What is needed. Read through the listing, and wherever a line holds the word "avorio", return it.

Given data.
•••

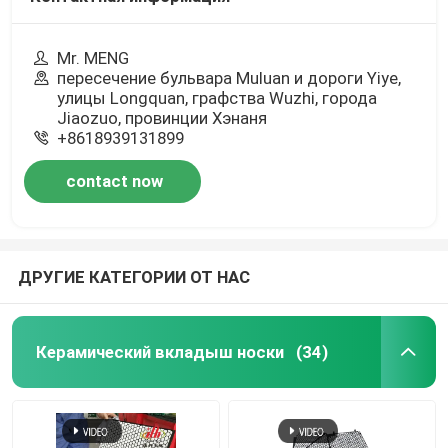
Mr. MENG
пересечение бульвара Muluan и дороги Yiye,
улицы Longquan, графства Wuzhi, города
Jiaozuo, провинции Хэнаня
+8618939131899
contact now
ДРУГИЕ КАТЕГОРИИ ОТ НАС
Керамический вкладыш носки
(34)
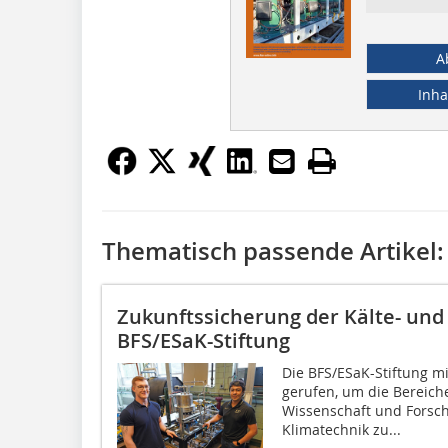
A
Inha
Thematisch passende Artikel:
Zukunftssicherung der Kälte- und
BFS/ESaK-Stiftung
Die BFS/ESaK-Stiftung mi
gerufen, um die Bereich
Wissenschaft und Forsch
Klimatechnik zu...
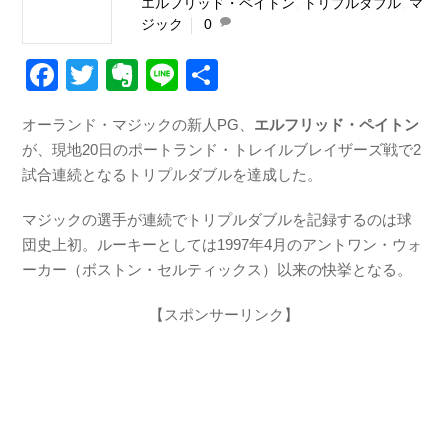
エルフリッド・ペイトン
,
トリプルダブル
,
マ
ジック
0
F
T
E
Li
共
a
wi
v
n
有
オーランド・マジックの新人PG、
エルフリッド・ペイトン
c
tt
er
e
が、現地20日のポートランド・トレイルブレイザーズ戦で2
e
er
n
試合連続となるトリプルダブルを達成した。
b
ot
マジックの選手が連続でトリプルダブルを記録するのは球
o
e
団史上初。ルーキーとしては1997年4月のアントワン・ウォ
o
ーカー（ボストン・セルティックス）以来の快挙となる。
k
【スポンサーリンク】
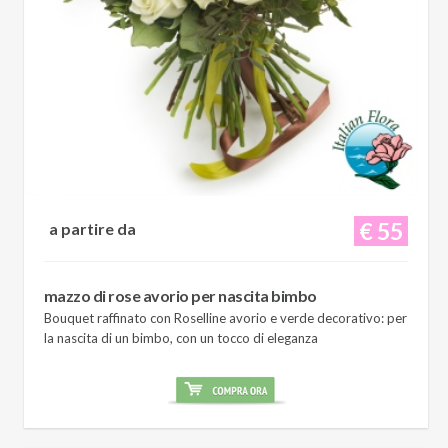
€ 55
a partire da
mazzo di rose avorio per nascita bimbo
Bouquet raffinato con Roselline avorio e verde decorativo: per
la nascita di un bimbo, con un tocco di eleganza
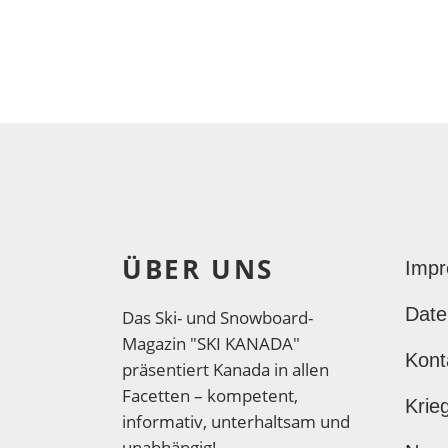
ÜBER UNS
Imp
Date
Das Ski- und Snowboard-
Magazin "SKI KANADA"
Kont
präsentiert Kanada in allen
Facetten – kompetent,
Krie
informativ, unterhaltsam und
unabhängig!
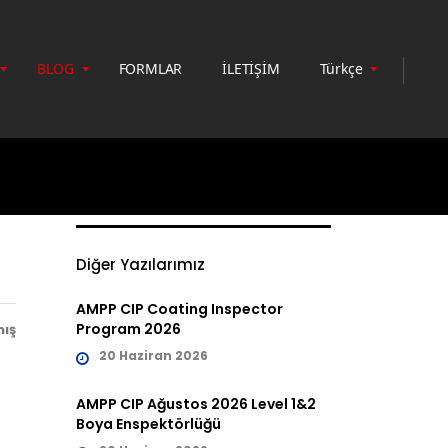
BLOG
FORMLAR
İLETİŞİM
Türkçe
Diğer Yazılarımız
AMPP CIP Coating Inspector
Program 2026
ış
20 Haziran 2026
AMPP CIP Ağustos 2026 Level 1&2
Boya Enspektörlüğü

•••

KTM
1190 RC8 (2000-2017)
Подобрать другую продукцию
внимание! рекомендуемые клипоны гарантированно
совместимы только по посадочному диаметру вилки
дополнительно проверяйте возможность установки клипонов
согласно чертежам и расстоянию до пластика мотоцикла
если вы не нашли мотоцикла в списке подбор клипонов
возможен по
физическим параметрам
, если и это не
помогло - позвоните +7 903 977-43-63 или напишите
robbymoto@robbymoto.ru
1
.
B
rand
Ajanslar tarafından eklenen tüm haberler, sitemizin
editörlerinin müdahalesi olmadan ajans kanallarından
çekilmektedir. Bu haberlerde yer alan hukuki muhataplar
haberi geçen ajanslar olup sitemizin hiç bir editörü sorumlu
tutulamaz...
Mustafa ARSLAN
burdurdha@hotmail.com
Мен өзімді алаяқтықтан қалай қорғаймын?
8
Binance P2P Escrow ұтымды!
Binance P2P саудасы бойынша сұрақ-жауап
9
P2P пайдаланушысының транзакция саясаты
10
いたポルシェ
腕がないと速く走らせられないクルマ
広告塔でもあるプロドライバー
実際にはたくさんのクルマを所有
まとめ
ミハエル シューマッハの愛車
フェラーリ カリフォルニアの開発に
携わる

•••

Response to the task.
mazzo di rose avorio per nascita bimbo
Bouquet raffinato con Roselline avorio e verde decorativo: per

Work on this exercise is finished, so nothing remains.